If you're merely stitching together images focused at relatively long distances to merely increase resolution. I'm trying to accurately and faithfully reproduce the look of 10x8, so magnification and depth of field are still a primary concern... I'm just not trying for ultra shallow DOF. To suggest it's not the Brenizer method because of that is like suggesting it's not studio lighting if my intent is to make it look like natural light
Yep.. I mentioned focus stacking multiple versions on page 1 if you recall. It would be more effective than shifting focus per row, as doing that will effect vertical objects on the same focal plane. However, stacking 4GB images will be very processor and memory intensive. I suspect I'll need some serious memory upgrades by the time I've finished with this.

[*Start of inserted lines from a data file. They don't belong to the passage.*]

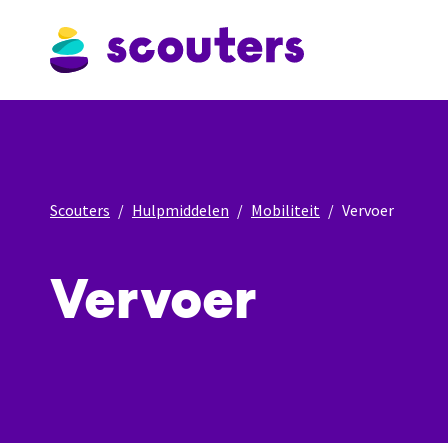
Scouters
Hulpmiddelen
Mobiliteit
Vervoer
Vervoer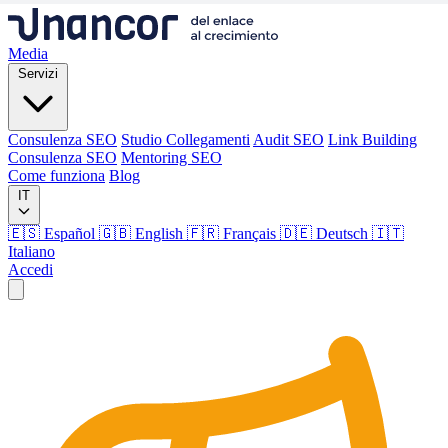
Media
Servizi
Consulenza SEO
Studio Collegamenti
Audit SEO
Link Building
Consulenza SEO
Mentoring SEO
Come funziona
Blog
IT
🇪🇸 Español
🇬🇧 English
🇫🇷 Français
🇩🇪 Deutsch
🇮🇹
Italiano
Accedi
Media
Servizi
Consulenza SEO
Studio Collegamenti
Audit SEO
Link Building
Consulenza SEO
Mentoring SEO
Come funziona
Blog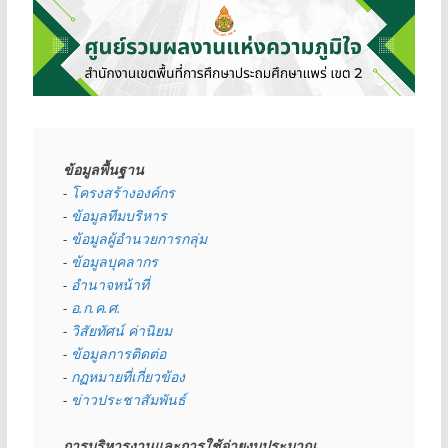
ข้อมูลพื้นฐาน
- 
โครงสร้างองค์กร
- 
ข้อมูลทีมบริหาร
- 
ข้อมูลผู้อำนวยการกลุ่ม
- 
ข้อมูลบุคลากร
- 
อำนาจหน้าที่
- 
อ.ก.ค.ศ.
- 
วิสัยทัศน์ ค่านิยม
- 
ข้อมูลการติดต่อ
- 
กฏหมายที่เกี่ยวข้อง
- 
ข่าวประชาสัมพันธ์
การบริหารงานและการใช้จ่ายงบประมาณ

No camera's internal processing can handle files this big
The absolute quality capable will no doubt be scaled down ultimately. Even someone as obsessed with big prints as me realises that a gigapixel image is just not necessary, and is just a novelty. I'm more interested in capturing the aesthetics of large format. I actually have a 5x4 camera, but with new film getting on for £50 a box for certain types, and out of date film getting harder to source, I just have trouble justifying it. I can borrow a 10x8 camera from work, but the price of 10x8 film is just outrageous now... in fact... it's around £150 for 10 sheets, which is the smallest box you can buy.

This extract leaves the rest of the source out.